= Beginning of Section =
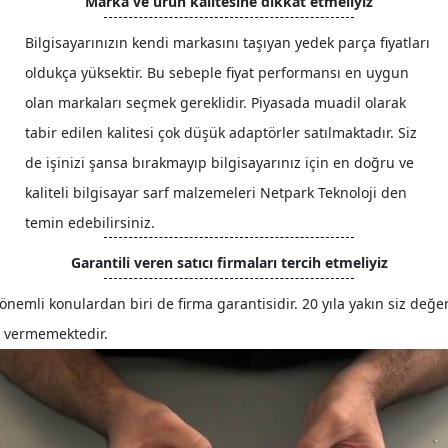
Marka ve ürün kalitesine dikkat etmeliyiz
Bilgisayarınızın kendi markasını taşıyan yedek parça fiyatları
oldukça yüksektir. Bu sebeple fiyat performansı en uygun
olan markaları seçmek gereklidir. Piyasada muadil olarak
tabir edilen kalitesi çok düşük adaptörler satılmaktadır. Siz
de işinizi şansa bırakmayıp bilgisayarınız için en doğru ve
kaliteli bilgisayar sarf malzemeleri Netpark Teknoloji den
temin edebilirsiniz.
Garantili veren satıcı firmaları tercih etmeliyiz
nemli konulardan biri de firma garantisidir. 20 yıla yakın siz değe
iz vermemektedir.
= End of Section =
(EXERCISE INSTRUCTIONS): Please restate word for word the lines of the material above, beginning with the one that holds "temin edebilirsiniz." and ending with the last.

(ANSWER BOX):
temin edebilirsiniz.
Garantili veren satıcı firmaları tercih etmeliyiz
nemli konulardan biri de firma garantisidir. 20 yıla yakın siz değe
iz vermemektedir.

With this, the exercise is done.